RQIA's main functions are:
  1. to inspect the quality of services provided by Health and Social Care Services (HSC) bodies in Northern Ireland through reviews of clinical and social care governance arrangements within these bodies;
  2. to regulate (register and inspect) a wide range of services delivered by HSC bodies and by the independent sector. The regulation of services is based on new minimum care standards to ensure that service users know what quality of services they can expect to receive, and service providers have a benchmark against which to measure their quality; and
  3. with the transfer of duties of the Mental Health Commission to RQIA under the Health and Social Care (Reform) Act (NI) 2009, they undertake a range of responsibilities for people with a mental illness and those with a learning disability. These include: preventing ill treatment; remedying any deficiency in care or treatment; terminating improper detention in a hospital or guardianship; and preventing or redressing loss or damage to a patient's property.

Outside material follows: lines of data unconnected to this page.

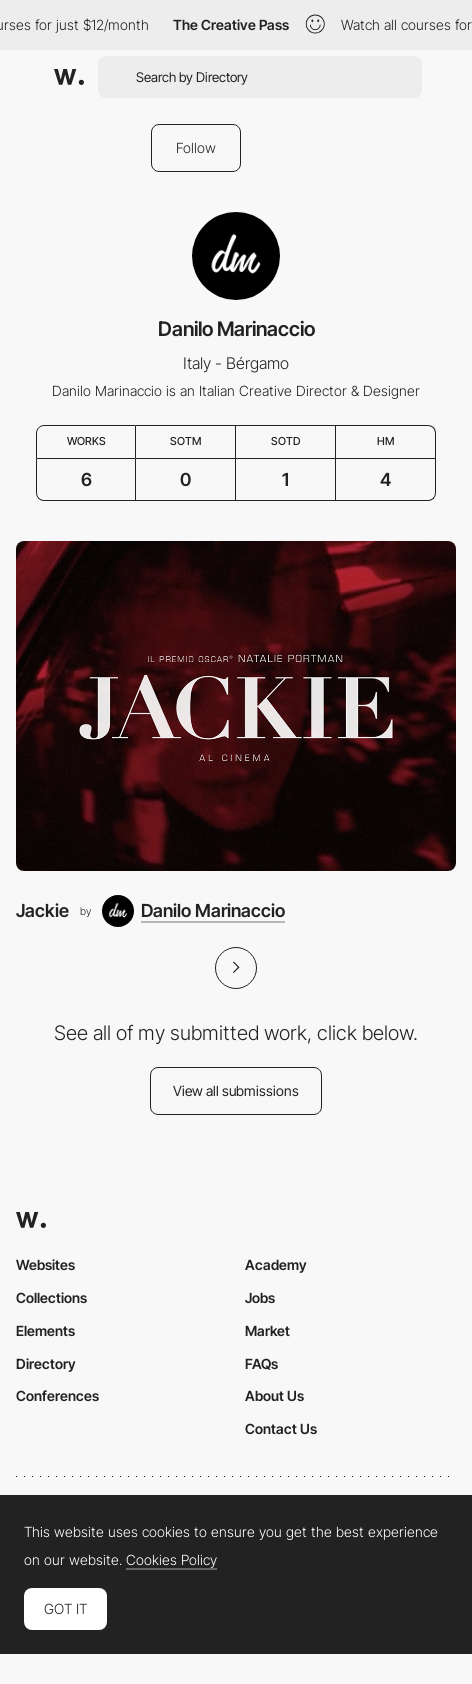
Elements (45, 1330)
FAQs (261, 1363)
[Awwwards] (69, 77)
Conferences (57, 1395)
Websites (45, 1264)
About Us (274, 1395)
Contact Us (281, 1428)
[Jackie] (236, 706)
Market (267, 1330)
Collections (51, 1297)
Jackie (42, 910)
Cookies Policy (171, 1560)
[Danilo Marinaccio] (193, 911)
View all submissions (236, 1090)
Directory (46, 1363)
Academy (276, 1264)
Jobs (260, 1297)
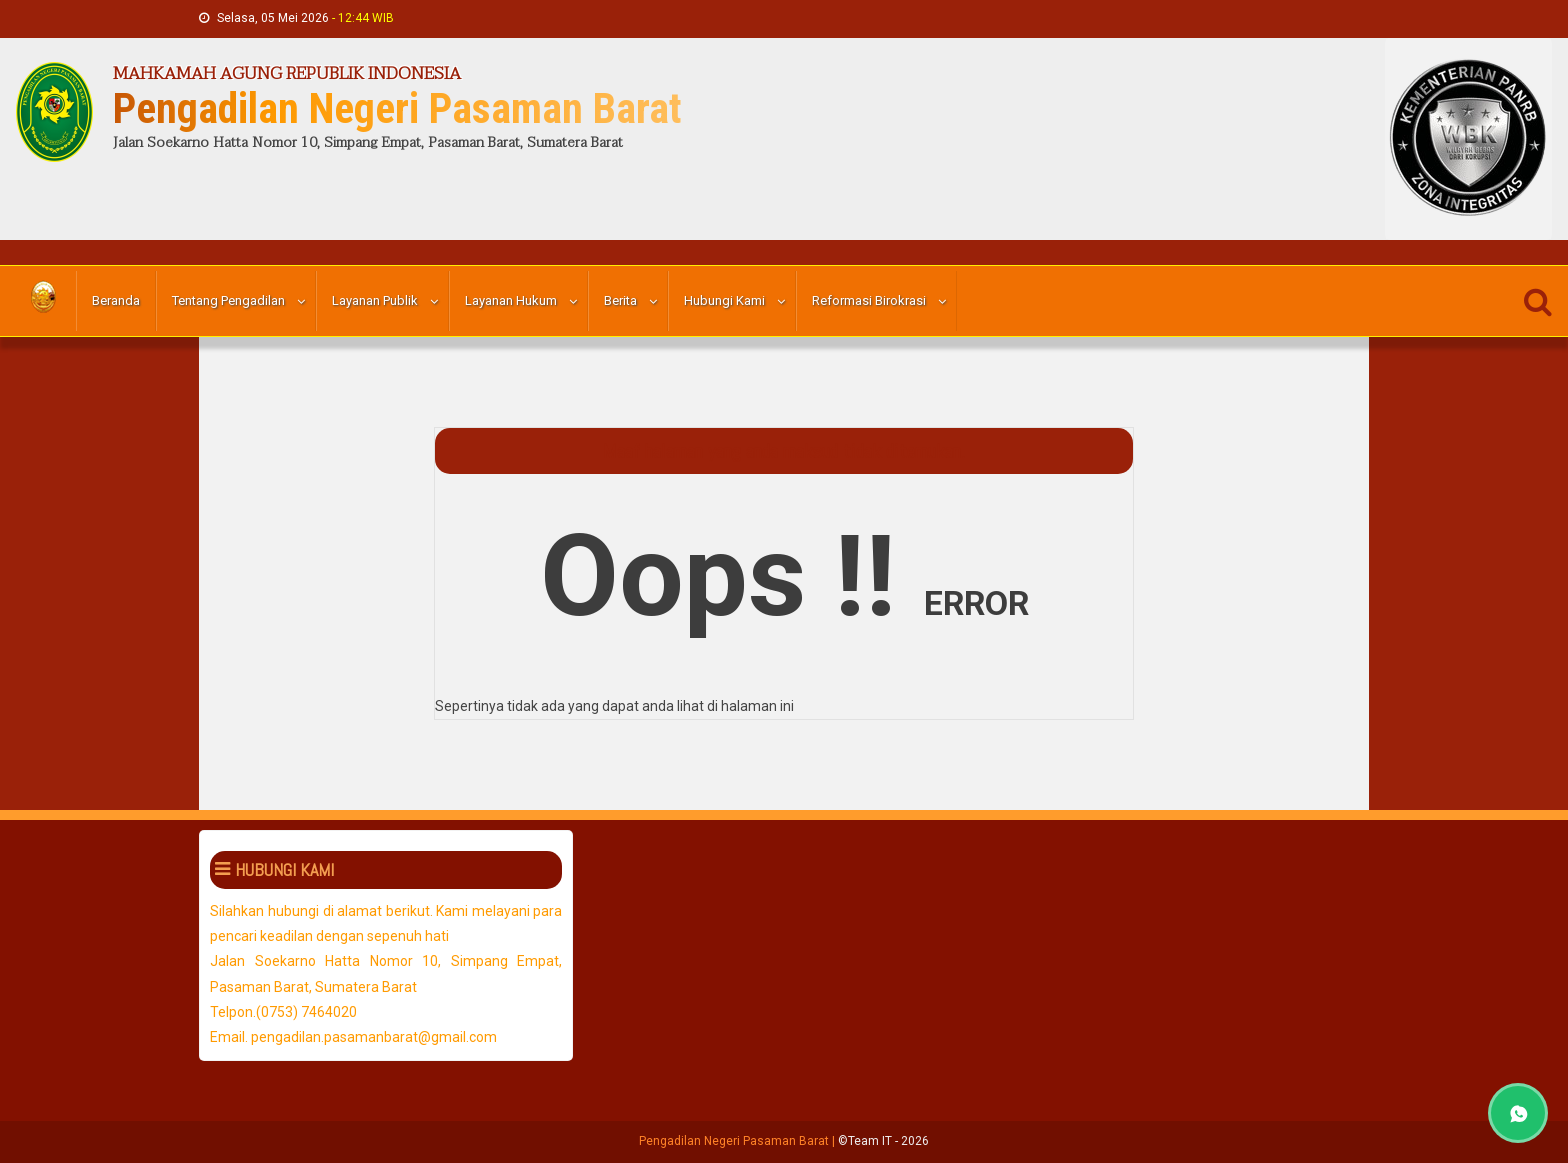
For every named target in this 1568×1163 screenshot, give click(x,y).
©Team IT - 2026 (883, 1141)
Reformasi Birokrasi (869, 300)
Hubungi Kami (724, 300)
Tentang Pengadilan (228, 300)
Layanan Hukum (511, 300)
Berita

More information: www.rqia.org.uk/



ROYAL COLLEGE OF NURSING (RCN)

The RCN represents nurses and nursing, promotes excellence in practice and shapes health policies.
To deliver their mission they aim to:
-Represent the interests of nurses and nursing and be their voice locally, nationally and internationally.
-Influence and lobby governments and others to develop and implement policy that improves the quality of patient care, and builds on the importance of nurses, health care assistants and nursing students to health outcomes.
-Support and protect the value of nurses and nursing staff in all their diversity, their terms and conditions of employment in all employment sectors and the interests of nurses professionally.
-Develop and educate nurses professionally and academically, building their resource of professional expertise and leadership the science and art of nursing and its professional practice.
-Build a sustainable, member led, organisation with the capacity to deliver their mission effectively, efficiently and in accordance with their values the systems, attitudes and resources to offer the best possible support and development to their staff.